● WORK TO BE COMPLETED: Begin with the first line of the entries below. Copy each line exactly, stopping after the one that contains "аномальная жара. По".

──────── MATERIAL PROVIDED

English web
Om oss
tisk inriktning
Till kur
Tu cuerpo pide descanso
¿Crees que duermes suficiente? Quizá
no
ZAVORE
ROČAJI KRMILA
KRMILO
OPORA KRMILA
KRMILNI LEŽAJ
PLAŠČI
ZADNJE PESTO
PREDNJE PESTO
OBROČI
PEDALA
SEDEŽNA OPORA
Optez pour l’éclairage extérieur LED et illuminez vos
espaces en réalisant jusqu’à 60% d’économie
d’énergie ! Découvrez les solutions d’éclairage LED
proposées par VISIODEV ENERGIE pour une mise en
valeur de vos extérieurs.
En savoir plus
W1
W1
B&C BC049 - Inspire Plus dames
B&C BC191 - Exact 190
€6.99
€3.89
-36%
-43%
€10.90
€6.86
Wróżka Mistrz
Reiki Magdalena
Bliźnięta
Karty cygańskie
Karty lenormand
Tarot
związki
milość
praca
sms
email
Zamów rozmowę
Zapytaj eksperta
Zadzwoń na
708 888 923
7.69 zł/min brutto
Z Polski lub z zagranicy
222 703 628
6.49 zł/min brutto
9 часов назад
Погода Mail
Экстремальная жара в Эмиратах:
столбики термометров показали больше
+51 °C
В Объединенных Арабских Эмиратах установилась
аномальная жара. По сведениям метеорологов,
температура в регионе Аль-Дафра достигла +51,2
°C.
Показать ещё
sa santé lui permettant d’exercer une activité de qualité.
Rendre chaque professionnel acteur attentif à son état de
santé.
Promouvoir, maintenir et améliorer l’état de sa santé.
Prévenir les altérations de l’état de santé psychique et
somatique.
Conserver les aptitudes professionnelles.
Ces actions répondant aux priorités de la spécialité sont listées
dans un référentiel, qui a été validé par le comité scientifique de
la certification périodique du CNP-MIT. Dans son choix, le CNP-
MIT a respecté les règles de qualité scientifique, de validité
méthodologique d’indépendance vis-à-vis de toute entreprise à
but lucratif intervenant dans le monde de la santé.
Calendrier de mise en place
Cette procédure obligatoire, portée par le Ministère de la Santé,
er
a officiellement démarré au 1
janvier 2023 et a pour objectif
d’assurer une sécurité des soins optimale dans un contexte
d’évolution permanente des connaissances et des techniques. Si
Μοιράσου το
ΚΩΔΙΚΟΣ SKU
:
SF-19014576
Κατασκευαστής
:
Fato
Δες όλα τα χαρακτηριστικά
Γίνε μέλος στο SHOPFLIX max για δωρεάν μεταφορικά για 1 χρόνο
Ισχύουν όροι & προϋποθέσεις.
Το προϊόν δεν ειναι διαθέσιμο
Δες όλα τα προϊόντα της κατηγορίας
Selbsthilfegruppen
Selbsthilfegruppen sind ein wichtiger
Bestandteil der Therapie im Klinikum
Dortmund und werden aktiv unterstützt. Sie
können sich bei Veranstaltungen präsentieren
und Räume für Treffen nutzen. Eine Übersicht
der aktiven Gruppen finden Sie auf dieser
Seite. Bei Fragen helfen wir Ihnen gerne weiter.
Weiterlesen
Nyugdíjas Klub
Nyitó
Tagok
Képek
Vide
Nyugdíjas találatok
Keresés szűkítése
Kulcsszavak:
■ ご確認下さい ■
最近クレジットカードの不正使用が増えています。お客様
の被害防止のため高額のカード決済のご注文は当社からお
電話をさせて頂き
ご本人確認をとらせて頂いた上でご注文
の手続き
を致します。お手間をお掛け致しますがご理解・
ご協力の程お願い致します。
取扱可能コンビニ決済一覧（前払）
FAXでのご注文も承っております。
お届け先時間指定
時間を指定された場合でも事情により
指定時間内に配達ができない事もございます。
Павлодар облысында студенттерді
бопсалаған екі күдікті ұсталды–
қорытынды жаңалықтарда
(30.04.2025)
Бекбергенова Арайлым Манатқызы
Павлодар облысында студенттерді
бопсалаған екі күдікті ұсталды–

────────────────

● ANSWER BELOW:
English web
Om oss
tisk inriktning
Till kur
Tu cuerpo pide descanso
¿Crees que duermes suficiente? Quizá
no
ZAVORE
ROČAJI KRMILA
KRMILO
OPORA KRMILA
KRMILNI LEŽAJ
PLAŠČI
ZADNJE PESTO
PREDNJE PESTO
OBROČI
PEDALA
SEDEŽNA OPORA
Optez pour l’éclairage extérieur LED et illuminez vos
espaces en réalisant jusqu’à 60% d’économie
d’énergie ! Découvrez les solutions d’éclairage LED
proposées par VISIODEV ENERGIE pour une mise en
valeur de vos extérieurs.
En savoir plus
W1
W1
B&C BC049 - Inspire Plus dames
B&C BC191 - Exact 190
€6.99
€3.89
-36%
-43%
€10.90
€6.86
Wróżka Mistrz
Reiki Magdalena
Bliźnięta
Karty cygańskie
Karty lenormand
Tarot
związki
milość
praca
sms
email
Zamów rozmowę
Zapytaj eksperta
Zadzwoń na
708 888 923
7.69 zł/min brutto
Z Polski lub z zagranicy
222 703 628
6.49 zł/min brutto
9 часов назад
Погода Mail
Экстремальная жара в Эмиратах:
столбики термометров показали больше
+51 °C
В Объединенных Арабских Эмиратах установилась
аномальная жара. По сведениям метеорологов,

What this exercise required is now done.